Philosophy and Ideology. Z. A. Jordan 1963

PART ONE
PHILOSOPHY BETWEEN THE TWO WARS

INTRODUCTION

The last sixty years have perhaps constituted the most remarkable period in the history of philosophy in Poland. Never before were so many talents and abilities attracted to philosophy to make valuable contributions in its development. Poland, after the First World War, having hardly regained its own statehood and organised its institutions of teaching and research, became one of the internationally important centres of philosophical studies. Polish logicians and philosophers promoted new trends and opened fresh fields of research. The fame of the Warsaw School was widely known to some because of its mathematicians and to others because of its logicians and philosophers.

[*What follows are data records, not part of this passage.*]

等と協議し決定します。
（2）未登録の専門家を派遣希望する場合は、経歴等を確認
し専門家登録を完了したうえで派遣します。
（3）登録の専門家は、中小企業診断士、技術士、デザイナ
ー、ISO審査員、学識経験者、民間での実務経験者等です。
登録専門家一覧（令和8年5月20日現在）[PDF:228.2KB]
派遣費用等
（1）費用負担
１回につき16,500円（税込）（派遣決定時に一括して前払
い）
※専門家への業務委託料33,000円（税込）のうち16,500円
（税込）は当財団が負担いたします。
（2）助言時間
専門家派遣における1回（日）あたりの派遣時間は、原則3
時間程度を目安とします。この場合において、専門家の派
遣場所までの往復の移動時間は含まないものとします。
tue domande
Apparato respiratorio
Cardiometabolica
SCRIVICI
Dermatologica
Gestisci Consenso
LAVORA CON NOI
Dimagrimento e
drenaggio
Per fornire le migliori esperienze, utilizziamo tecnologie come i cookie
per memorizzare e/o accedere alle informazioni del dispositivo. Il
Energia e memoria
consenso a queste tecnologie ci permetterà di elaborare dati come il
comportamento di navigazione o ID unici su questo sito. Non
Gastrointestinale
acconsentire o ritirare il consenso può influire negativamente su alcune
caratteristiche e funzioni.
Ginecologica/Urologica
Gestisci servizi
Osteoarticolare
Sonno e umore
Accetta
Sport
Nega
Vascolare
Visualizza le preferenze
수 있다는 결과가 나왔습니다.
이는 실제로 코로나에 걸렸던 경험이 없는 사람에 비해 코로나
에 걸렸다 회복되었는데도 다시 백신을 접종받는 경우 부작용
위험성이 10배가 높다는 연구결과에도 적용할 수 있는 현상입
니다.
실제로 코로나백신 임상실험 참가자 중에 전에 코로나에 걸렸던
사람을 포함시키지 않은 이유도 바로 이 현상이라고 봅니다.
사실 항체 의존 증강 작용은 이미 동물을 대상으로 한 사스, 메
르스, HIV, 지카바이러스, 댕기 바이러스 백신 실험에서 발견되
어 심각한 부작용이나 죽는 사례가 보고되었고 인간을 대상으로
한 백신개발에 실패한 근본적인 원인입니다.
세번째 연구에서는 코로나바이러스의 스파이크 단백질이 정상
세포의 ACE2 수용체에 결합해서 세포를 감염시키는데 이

When the Second World War broke out some thought that this was the end of a bright but short interlude. Among them was E.T. Bell, the distinguished historian of mathematics. Recalling Alfred North Whitehead’s tribute of 1934 to H. M. Sheffer and ‘the great school of Polish mathematicians, concluding with the statement: “there is continuity in the progress of ordered knowledge’, Bell wrote: ‘Five years less one month later, ‘the great school of Polish mathematicians’ was being bombed from the air in the progress of ordered ignorance, that is, in the general progress of European civilisation. What had taken twenty years to gather was dispersed and in part obliterated in about twenty days. ‘The great school of Polish mathematicians’ followed the Vienna Circle into death or exile’ [1].

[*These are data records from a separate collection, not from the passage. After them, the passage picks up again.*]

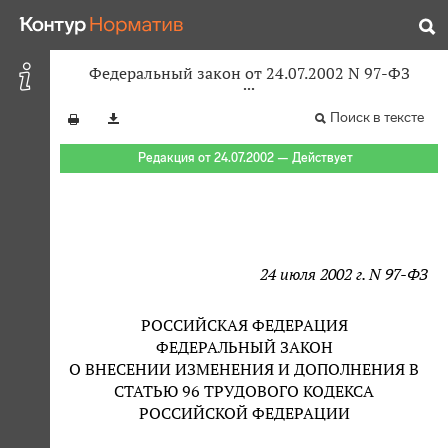
Федеральный закон от 24.07.2002 N 97-ФЗ
Поиск в тексте
Редакция от 24.07.2002 — Действует
24 июля 2002 г. N 97-ФЗ
РОССИЙСКАЯ ФЕДЕРАЦИЯ
ФЕДЕРАЛЬНЫЙ ЗАКОН
О ВНЕСЕНИИ ИЗМЕНЕНИЯ И ДОПОЛНЕНИЯ В
СТАТЬЮ 96 ТРУДОВОГО КОДЕКСА
РОССИЙСКОЙ ФЕДЕРАЦИИ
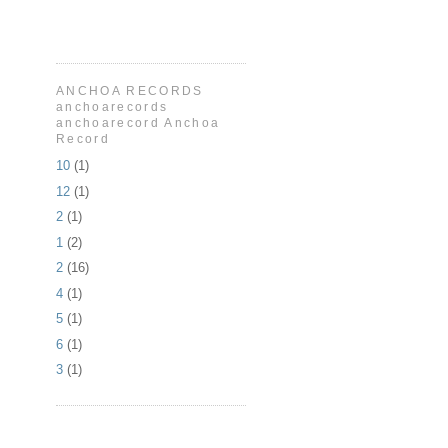
ANCHOA RECORDS
anchoarecords
anchoarecord Anchoa
Record
10
(1)
12
(1)
2
(1)
1
(2)
2
(16)
4
(1)
5
(1)
6
(1)
3
(1)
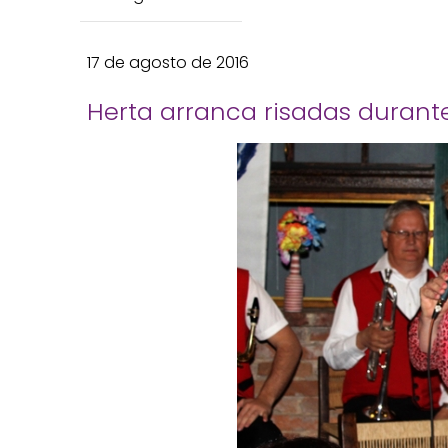
17 de agosto de 2016
Herta arranca risadas durant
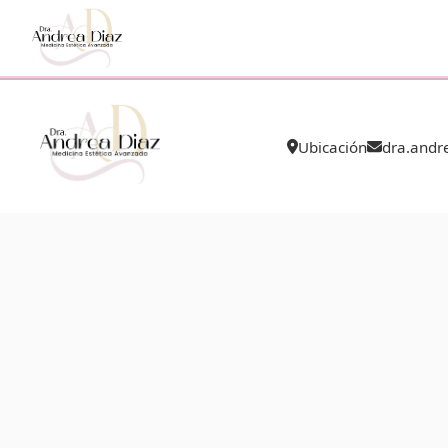
Ubicación
dra.and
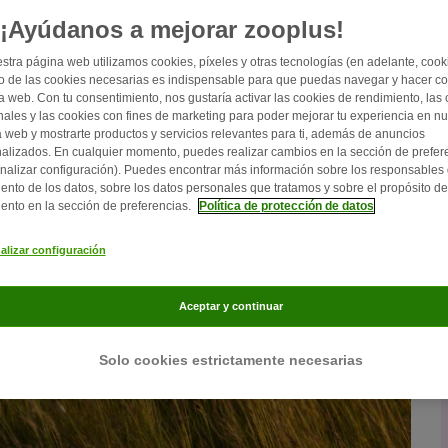
¡Ayúdanos a mejorar zooplus!
stra página web utilizamos cookies, píxeles y otras tecnologías (en adelante, cooki
 de las cookies necesarias es indispensable para que puedas navegar y hacer c
a web. Con tu consentimiento, nos gustaría activar las cookies de rendimiento, las
nales y las cookies con fines de marketing para poder mejorar tu experiencia en nu
 web y mostrarte productos y servicios relevantes para ti, además de anuncios
alizados. En cualquier momento, puedes realizar cambios en la sección de prefer
nalizar configuración). Puedes encontrar más información sobre los responsables 
iento de los datos, sobre los datos personales que tratamos y sobre el propósito de
iento en la sección de preferencias.
Política de protección de datos
alizar configuración
Aceptar y continuar
Solo cookies estrictamente necesarias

Bell’s prophecy turned out to be only partly true and Whitehead’s faith in the continuity of the progress of ordered knowledge has been vindicated. Shortly after the end of hostilities of the Second World War the survivors resumed the interrupted development. The losses in human lives and research facilities, suffered by want on destruction and systematic extermination, were grievous but not fatal. First to recover were mathematics and mathematical logic; the first post-war volume of Fundamenta Mathematicae appeared in 1945 and the regular publication of this periodical was recommenced in 1947. About the same time mathematical logic resumed its place in the world of learning. At the International Congress of Philosophy in Amsterdam (1948) Polish philosophers did not appear in person, but their contributions were numerous and of the same quality as previously. By the side of the older generation of philosophers there appeared the younger one, which made a promising start and justified trust in the future. Important works, some of them of outstanding value, were published. There was no reason to feel apprehensive that the present would not equal and even improve upon the past.

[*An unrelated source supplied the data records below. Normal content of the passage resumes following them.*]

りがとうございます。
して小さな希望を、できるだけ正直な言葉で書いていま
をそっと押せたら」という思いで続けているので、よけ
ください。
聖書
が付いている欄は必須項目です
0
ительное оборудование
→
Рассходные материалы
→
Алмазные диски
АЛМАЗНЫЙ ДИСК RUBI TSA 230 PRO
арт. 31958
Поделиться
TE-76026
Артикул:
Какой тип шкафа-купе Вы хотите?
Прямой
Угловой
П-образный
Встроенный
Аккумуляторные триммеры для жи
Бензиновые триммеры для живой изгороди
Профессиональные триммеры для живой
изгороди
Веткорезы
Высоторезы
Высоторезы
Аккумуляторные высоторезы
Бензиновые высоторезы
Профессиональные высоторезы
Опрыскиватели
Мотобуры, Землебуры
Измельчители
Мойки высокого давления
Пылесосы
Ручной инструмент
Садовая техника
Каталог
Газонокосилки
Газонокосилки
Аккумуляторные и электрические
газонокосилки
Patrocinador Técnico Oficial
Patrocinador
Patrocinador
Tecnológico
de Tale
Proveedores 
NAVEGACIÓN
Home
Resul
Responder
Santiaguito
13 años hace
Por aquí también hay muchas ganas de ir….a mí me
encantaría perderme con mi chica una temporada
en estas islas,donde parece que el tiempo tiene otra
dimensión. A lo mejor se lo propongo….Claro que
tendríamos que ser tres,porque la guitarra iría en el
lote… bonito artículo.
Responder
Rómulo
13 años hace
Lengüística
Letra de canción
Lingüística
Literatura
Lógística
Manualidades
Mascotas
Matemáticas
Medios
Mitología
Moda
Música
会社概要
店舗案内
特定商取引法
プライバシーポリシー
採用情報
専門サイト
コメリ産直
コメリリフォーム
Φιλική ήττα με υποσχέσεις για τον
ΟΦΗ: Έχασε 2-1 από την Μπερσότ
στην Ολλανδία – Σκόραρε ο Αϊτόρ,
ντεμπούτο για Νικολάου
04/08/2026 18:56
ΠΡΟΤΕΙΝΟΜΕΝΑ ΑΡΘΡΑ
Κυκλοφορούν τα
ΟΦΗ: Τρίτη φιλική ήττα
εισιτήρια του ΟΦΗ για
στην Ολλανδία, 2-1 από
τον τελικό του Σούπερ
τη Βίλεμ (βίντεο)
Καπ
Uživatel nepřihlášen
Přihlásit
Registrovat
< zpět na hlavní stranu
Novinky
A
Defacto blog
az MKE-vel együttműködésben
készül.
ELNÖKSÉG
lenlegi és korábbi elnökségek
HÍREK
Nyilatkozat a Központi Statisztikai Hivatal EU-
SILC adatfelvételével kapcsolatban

Just then, however, the course of development was again interrupted by political interference, suppression of free thought and speech, and the imposition of an oracular philosophy, enforced by decrees and administrative measures. The protracted struggle for the rights of reason, intellectual integrity, respect for facts, even the validity of logical thinking, began in earnest. A great amount of mental energy and spiritual resources was spent in the defence of the elementary and well-established truths. The struggle was desperate, philosophical thinking appeared to be doomed. Its outcome in 1956, sudden and decisive, again proved all the apprehensions to be exaggerated. The submerged determination to search for truth and abide by its verdict has re-asserted itself with a renewed strength. If one looks back at the Polish philosophical scene in the years since 1945, one thing stands out in clear relief. The modern philosophical tradition, which commenced in Poland at the beginning of this century and gathered strength during the following decades, has survived all the disasters and upheavals and contributed to shape the methods and ways of philosophical thinking in the postwar period. It has continued unobtrusively even at times when a different tradition seemed to have won the day and proclaimed its decisive victory over the past and its discovery of the ultimate truth.

This power of survival is probably due to many factors, of which one, however, is of direct interest to the purpose of this study. It should be looked for in the persistence and vigour of the modern Polish philosophical tradition which gave to its followers in the post-war era the strength of deep-rooted beliefs not easily misled or affected by pressure and other more extreme measures. This tradition must be traced back to its source, for it has provided the background of post-war developments and has constituted their formative force and influence.